Covid19, Elections, RBG, & Other Things Over Which We Have Little or No Control
Most of us like the illusion of personal control and take comfort in ideas which suggest that we can predict the outcomes of most of our decisions.
So how well did you do at predicting Covid19 at all, or any of the ongoing effects? How well are you doing at predicting the outcomes of many of this year’s elections and what will happen depending on who wins what?
While the death of the Honorable (certainly far more honorable than most) – and Notorious – RBG was predictable, the results are completely unknowable at this time.
Geez Louise.
When we get to peeling away the layers of the unpredictable, what do most of us find?
We usually discover that we can manage little things (what’ll I have for breakfast?) but the bigger the area of choice, the smaller the odds of a predictable outcome – never mind the random nature on the universe.
Oh, you want an example?
Okay. In the spring of 1971, while I was living on the tip of a frozen sand bar, 15 miles out into the Arctic Ocean and 200 miles north of the Arctic Circle, 5 young women were sharing a house and preparing to graduate from a small Christian college in Grand Rapids, Michigan. I had no earthly connection to Jean, Mary, Nell, Carol or Sue. So the two wings of the stage are set.
The convergence of those wings would begin a year later when I moved to a tiny, dying, gold mining camp on the Yukon and, a year later, one of them took a teaching job in a Yukon River trading post 200 miles upriver. Our paths crossed very briefly and another of the woman appeared upriver.
Three years passed with no consequences.
Then another ex-roommate appeared and a canoe trip found them in my front yard.
Skipping ahead, over the next two decades, I would become friends with one, engaged to another, marry a third, and be conned by both the third and fourth. Only door #5 remained closed, thank god.
None remain in my life, nor have they for over 20 years. But the events devastated my life as much as any unpredictable hurricane, wildfire, earthquake or other seemingly random event.
The consequence? I use this example to remind myself, frequently, that I am not in charge as much as I like to think, and to be happy to manage the small decisions and hope that accumulate into bigger and more important changes.
Examples again? I quit smoking, riding motorcycles, and overindulging in alcohol. I went back to school at 45 and chose psychology as, probably, a more financially stable interest than my creative writing. I quit listening to physicians who’d been telling me since I was 27 that I’d be dead within a few years (I’m pleased to report that not only am I still around nearly a half-century later, but they aren’t).
In short, I decided to focus on what I could manage and quit fretting as much about what I couldn’t. Both my quality of life and blood pressure have improved as a consequence.
No, it isn’t always easy – believe me, 1.5 hrs of physical therapy M/W/F and 2.5 on T/TH/Sat are not unrelenting fun. But the prospect of getting back a functional left leg after 7 years and 4 reconstructive surgeries keeps me at it most of the time. Read most – not all. Most is usually enough.

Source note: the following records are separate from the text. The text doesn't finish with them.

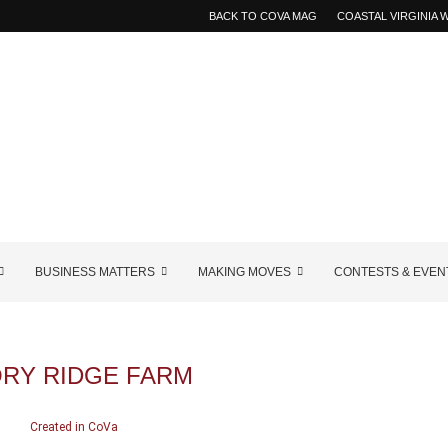
BACK TO COVA MAG
COASTAL VIRGINIA
BUSINESS MATTERS
MAKING MOVES
CONTESTS & EVEN
ORY RIDGE FARM
Created in CoVa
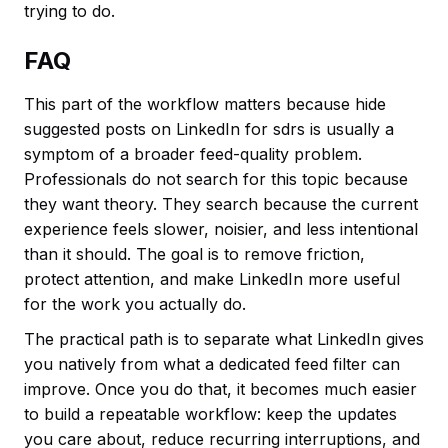
trying to do.
FAQ
This part of the workflow matters because hide
suggested posts on LinkedIn for sdrs is usually a
symptom of a broader feed-quality problem.
Professionals do not search for this topic because
they want theory. They search because the current
experience feels slower, noisier, and less intentional
than it should. The goal is to remove friction,
protect attention, and make LinkedIn more useful
for the work you actually do.
The practical path is to separate what LinkedIn gives
you natively from what a dedicated feed filter can
improve. Once you do that, it becomes much easier
to build a repeatable workflow: keep the updates
you care about, reduce recurring interruptions, and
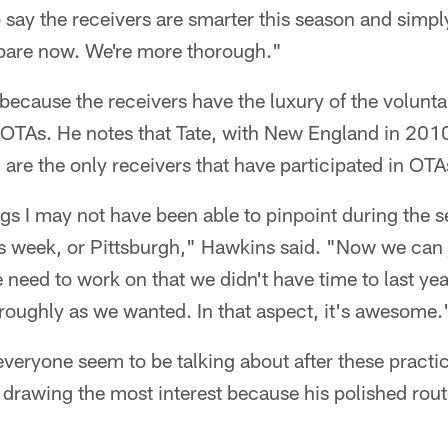
 say the receivers are smarter this season and simply
epare now. We're more thorough."
because the receivers have the luxury of the volunt
OTAs. He notes that Tate, with New England in 2010
 are the only receivers that have participated in OTA
ngs I may not have been able to pinpoint during the
s week, or Pittsburgh," Hawkins said. "Now we can j
 need to work on that we didn't have time to last ye
roughly as we wanted. In that aspect, it's awesome.
everyone seem to be talking about after these practic
rawing the most interest because his polished routes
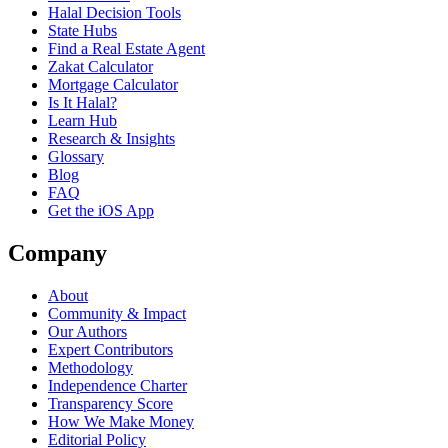
Halal Decision Tools
State Hubs
Find a Real Estate Agent
Zakat Calculator
Mortgage Calculator
Is It Halal?
Learn Hub
Research & Insights
Glossary
Blog
FAQ
Get the iOS App
Company
About
Community & Impact
Our Authors
Expert Contributors
Methodology
Independence Charter
Transparency Score
How We Make Money
Editorial Policy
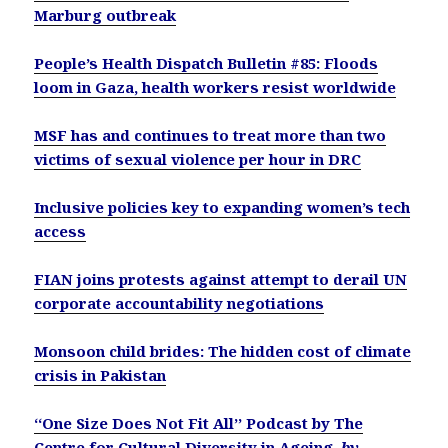
Marburg outbreak
People’s Health Dispatch Bulletin #85: Floods
loom in Gaza, health workers resist worldwide
MSF has and continues to treat more than two
victims of sexual violence per hour in DRC
Inclusive policies key to expanding women’s tech
access
FIAN joins protests against attempt to derail UN
corporate accountability negotiations
Monsoon child brides: The hidden cost of climate
crisis in Pakistan
‘‘One Size Does Not Fit All’’ Podcast by The
Centre for Cultural Diversity in Ageing
by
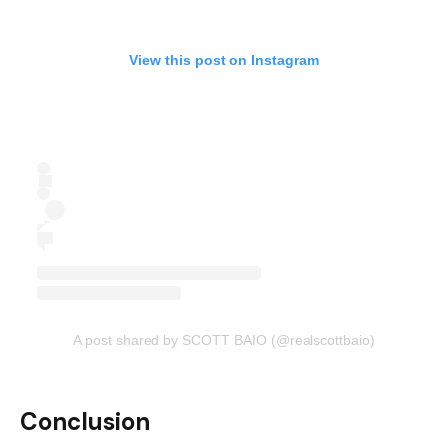
View this post on Instagram
A post shared by SCOTT BAIO (@realscottbaio)
Conclusion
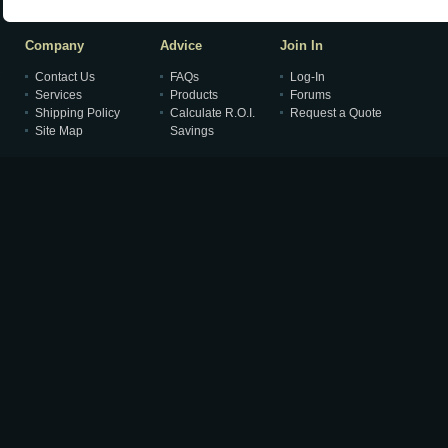
Company
Advice
Join In
Contact Us
FAQs
Log-In
Services
Products
Forums
Shipping Policy
Calculate R.O.I.
Request a Quote
Site Map
Savings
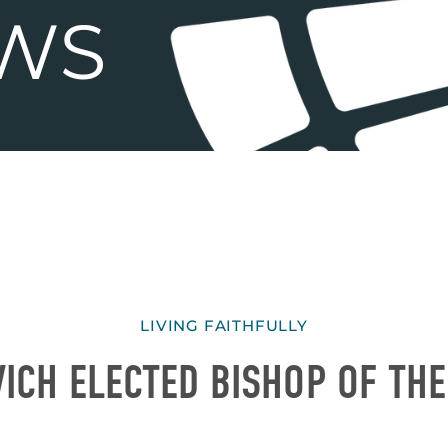
LIVING FAITHFULLY
ICH ELECTED BISHOP OF TH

So, why the trip down memory lane? I hope it helps you to sort out what positive things it would profit you to focus on. Yes, you should wear a mask, avoid gatherings and idiots, and vote. Otherwise you have better things to do than worry about things beyond you control.
Looks to me like surviving until next summer, and making plans for next fall, and getting in shape to enjoy those plans, makes the most sense as to what to do now. That’s why, when I finish this, I have a dozen exercises to run through – well, maybe not run, more like hobble, but that can change IF I do my part. What’s your part?